Bodywork deploys machine learning projects developed in Python, to Kubernetes. It helps you:
- serve models as microservices
- execute batch jobs
- run reproducible pipelines
On demand, or on a schedule. It automates repetitive DevOps tasks and frees machine learning engineers to focus on what they do best - solving data problems with machine learning.
Where does Bodywork Fit?¶
Bodywork is aimed at teams who want to deploy machine learning projects in containers. It will deliver your project's Python modules directly from your Git repository into Docker containers and manage their deployment to a Kubernetes cluster.
What is it Replacing?¶
The process of building container images and deploying them to an orchestration platform is a complex engineering task. The diagram below shows the steps required to deploy a model-scoring service, together with the tools you could use to achieve this.
Developing and maintaining these deployment pipelines is time-consuming. If there are multiple projects, each requiring re-training and re-deployment, then without the type of automation that Bodywork provides, management of these pipelines will quickly become a large burden.
Where do I Install Bodywork?¶
Bodywork is distributed as a Python package that exposes a command line interface for configuring Kubernetes to run Bodywork deployments. It takes just one command to schedule a pipeline to run every evening,
What does Bodywork Do?¶
When triggered, Bodywork clones your project's Git repository, analyses the configuration provided in a
bodywork.yaml file, and then manages the deployment of the projects' stages - creating new Bodywork containers to run the Python modules that define each one. At no point is there any need to build Docker images, push them to a container registry or to configure Kubernetes directly.
This process is shown below for a
train-and-serve pipeline with two stages: train model (as a batch job), then serve the trained model (as a microservice with a REST API).
What will I need to Do?¶
Divide your project into discrete stages and create an executable Python module for each one. Bundle these files together with a
bodywork.yaml configuration file, into a Git repository and you're ready to go.
You do not need to tie yourself to new APIs - just add
bodywork.yaml to your existing codebase and watch as Bodywork pulls each stage into its own container and deploys to Kubernetes.
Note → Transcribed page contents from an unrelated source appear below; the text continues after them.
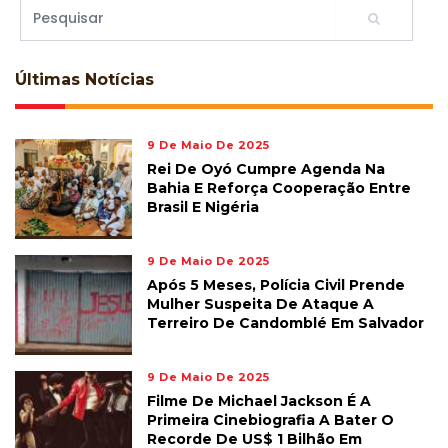
Últimas
Notícias
9 De Maio De 2025
Rei De Oyó Cumpre Agenda Na
Bahia E Reforça Cooperação Entre
Brasil E Nigéria
9 De Maio De 2025
Após 5 Meses, Polícia Civil Prende
Mulher Suspeita De Ataque A
Terreiro De Candomblé Em Salvador
9 De Maio De 2025
Filme De Michael Jackson É A
Primeira Cinebiografia A Bater O
Recorde De US$ 1 Bilhão Em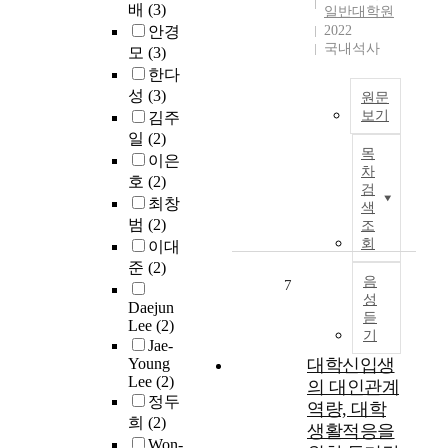
적
한
던
배
(3)
변
일반대학원
o
인
의
선
안경
2022
인
w
지
문
행
국내석사
간
모
(3)
t
적
은
연
관
한다
h
정
아
구
계
성
(3)
원문
m
서
직
의
를
보기
김주
i
조
해
관
검
일
(2)
n
본
절
결
점
증
목
d
이은
논
을
되
과
하
차
s
호
(2)
문
매
지
는
검
였
e
에
최창
개
않
다
색
다
t
서
하
범
(2)
았
르
조
.
a
는
여
회
다
게
이대
더
n
고
외
.
게
준
(2)
불
d
해
음
상
7
이
임
어
h
성
상
후
러
이
Daejun
,
듣
a
도
성
Lee
(2)
한
용
기
기
p
레
장
Jae-
질
의
본
p
이
Young
대학신입생
에
문
부
심
i
Lee
(2)
더
어
의 대인관계
을
정
리
n
정두
의
떠
대
적
역량, 대학
욕
e
복
희
(2)
한
답
영
생활적응을
구
s
수
영
Won-
하
향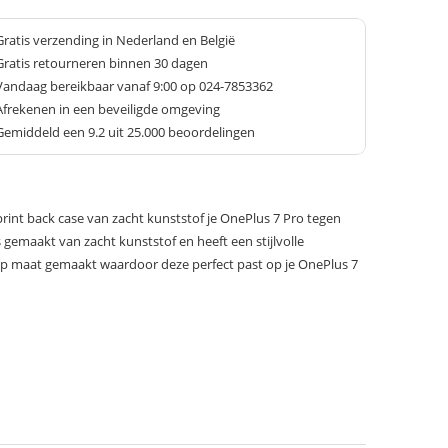
Gratis verzending in Nederland en België
Gratis retourneren binnen 30 dagen
Vandaag bereikbaar vanaf 9:00 op 024-7853362
Afrekenen in een beveiligde omgeving
Gemiddeld een
9.2
uit 25.000 beoordelingen
nt back case van zacht kunststof je OnePlus 7 Pro tegen
s gemaakt van zacht kunststof en heeft een stijlvolle
op maat gemaakt waardoor deze perfect past op je OnePlus 7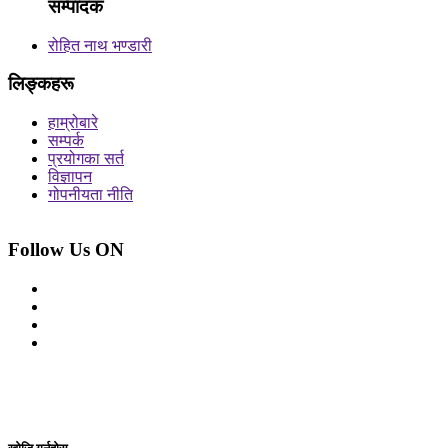
सम्पादक
रोहित नाथ भण्डारी
लिङ्कहरू
हाम्रोबारे
सम्पर्क
प्रयोगका सर्त
विज्ञापन
गोपनीयता नीति
Follow Us ON
© 2026 सर्वाधिकार शुरक्षित आजको प्रेस
Site By: Appharu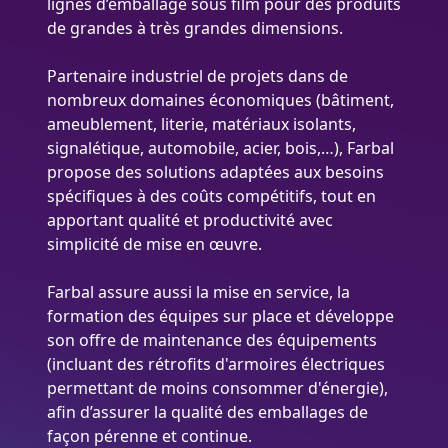
lignes d’emballage sous film pour des produits
de grandes à très grandes dimensions.
Partenaire industriel de projets dans de
nombreux domaines économiques (bâtiment,
ameublement, literie, matériaux isolants,
signalétique, automobile, acier, bois,…), Farbal
propose des solutions adaptées aux besoins
spécifiques à des coûts compétitifs, tout en
apportant qualité et productivité avec
simplicité de mise en œuvre.
Farbal assure aussi la mise en service, la
formation des équipes sur place et développe
son offre de maintenance des équipements
(incluant des rétrofits d'armoires électriques
permettant de moins consommer d'énergie),
afin d’assurer la qualité des emballages de
façon pérenne et continue.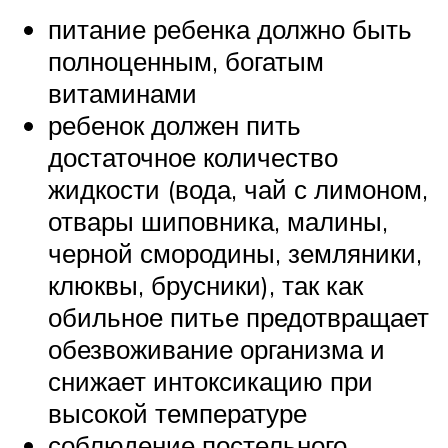
питание ребенка должно быть
полноценным, богатым
витаминами
ребенок должен пить
достаточное количество
жидкости (вода, чай с лимоном,
отвары шиповника, малины,
черной смородины, земляники,
клюквы, брусники), так как
обильное питье предотвращает
обезвоживание организма и
снижает интоксикацию при
высокой температуре
соблюдение постельного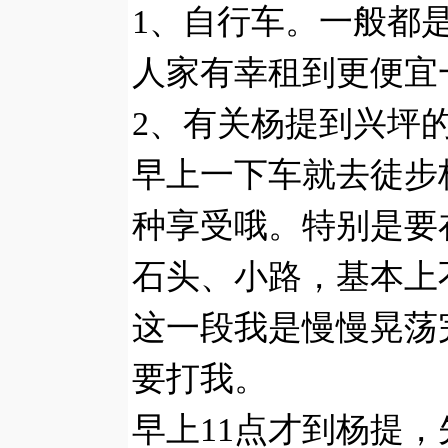
1、自行车。一般都是
人家有幸租到更便宜
2、有关杨提到兴坪
早上一下车就去徒步
种享受哦。特别是要
石头、小路，基本上
这一段我是慢慢晃荡
要打我。
早上11点才到杨提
CI/CD for Machine Learning¶
Because Bodywork can run deployments on a schedule, every time cloning the latest version of your codebase in the target branch, this system naturally forms an end-to-end CI/CD platform for your machine learning project, as illustrated below.
- Batch jobs, model-scoring services as well as complex ML pipelines, using pre-built Bodywork containers to orchestrate end-to-end machine learning workflows.
- Bodywork handles automatic retires for batch jobs and automatic roll-backs for service deployments, without any downtime.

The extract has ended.